In some cases, it may be necessary for the University to move a student to a different residence hall or restrict access to certain locations on campus while an investigation is ongoing.
After the investigation concludes, persons who are found responsible for committing an act of sex-based violence and/or non-consensual sexual penetration of another person face Campus Housing Sanctions, including (a) loss of campus housing privilege, (b) deferred loss of campus housing privilege, and (c) campus housing probation.
Please refer to Student Rule 27.2 for further information.
During an investigation of allegations of sex-based violence or non-consensual penetration of another person, the Dean of Student life makes case-by-case determinations about a student’s eligibility to participate in extracurricular activities, including student organizations and intercollegiate athletics.
After the investigation, a student who is 1) found responsible for sex-based violence or non-consensual penetration of another, and 2) given a sanction of “Conduct Probation” or “Suspension” will not be in good standing with the University during the probation/suspension period.
Students who are not in good standing with the University are ineligible to 1) hold an office in any student organization; or, 2) represent the University at any official function, including intercollegiate athletics or other form of intercollegiate competition or representation (includes events taking place both on and off the University campus).
A student who re-enrolls with the university after a suspension period of one year or more will not be eligible to hold an office in any student organization or represent the University at any official function.
Please refer to Student Rule 27.1.2 for further information.
Going through an investigation as either a Complainant or a Respondent is very stressful. Students may wish to seek on-campus or off-campus confidential support services, including counseling, and/or medical services.
Student Counseling Service
Location: White Creek, Texas A&M Campus
Student Counseling Service Helpline (After Hours)
The Student Counseling Service provides crisis intervention and counseling services to students free of charge.
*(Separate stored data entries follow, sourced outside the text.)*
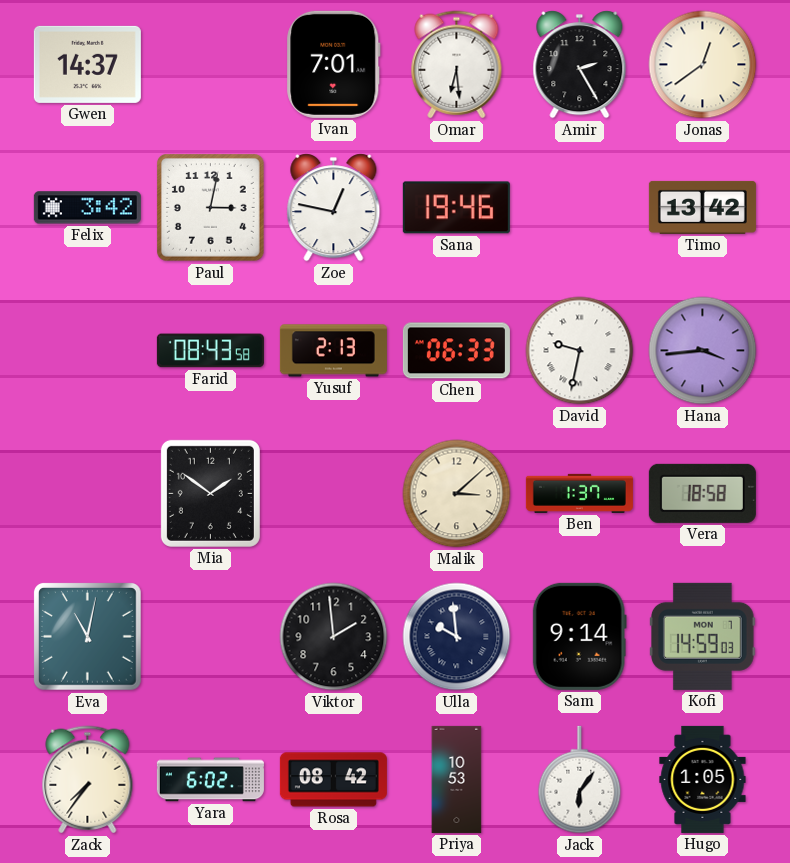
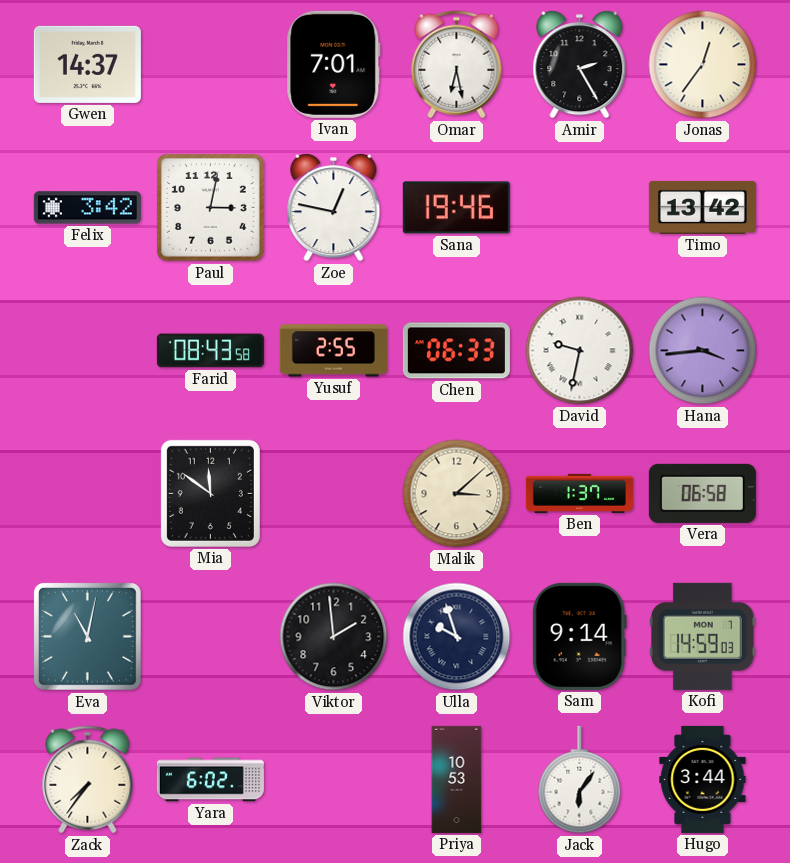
Omar: 6:29 -> 6:28
Jonas: 12:39 -> 12:36
Yusuf: 2:13 -> 2:55
Mia: 1:51 -> 11:51
Vera: 18:58 -> 06:58
Ulla: 9:59 -> 9:57
Rosa: 08:42 -> none
Hugo: 1:05 -> 3:44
For more information about the scope of services offered, please consult Student Counseling Services.
For information about other types of support services, Get Help Now.
During a criminal investigation, investigators gather evidence in order to determine whether someone broke the law. If a person is found guilty of breaking a law, a judge assigns criminal penalties (like incarceration or sex offender registration). A Complainant seeking criminal penalties files a report with the relevant law enforcement agency.
Investigations conducted by the Department of Civil Rights and Equity Investigations at Texas A&M University are administrative investigations, not criminal investigations. During a University investigation, investigators gather evidence in order to make a conclusion about whether a System regulation or University rule or policy has been broken. If a violation is found, a University administrator issues sanctions such as probation, suspension, or expulsion. Please consult the University’s Title IX Sanctioning Matrix for an explanation the University’s sanctions. A Complainant seeking University sanctions files a report with the University.
A student is not required to report an issue to law enforcement or the University, but students are encouraged to report to either or both. A criminal investigation and a University investigation may occur concurrently.
Please ask your student to notify their case manager as soon as possible. Please note that it is your student’s responsibility to make their need known and to provide any supporting documentation requested by the case manager to support the need for the accommodations.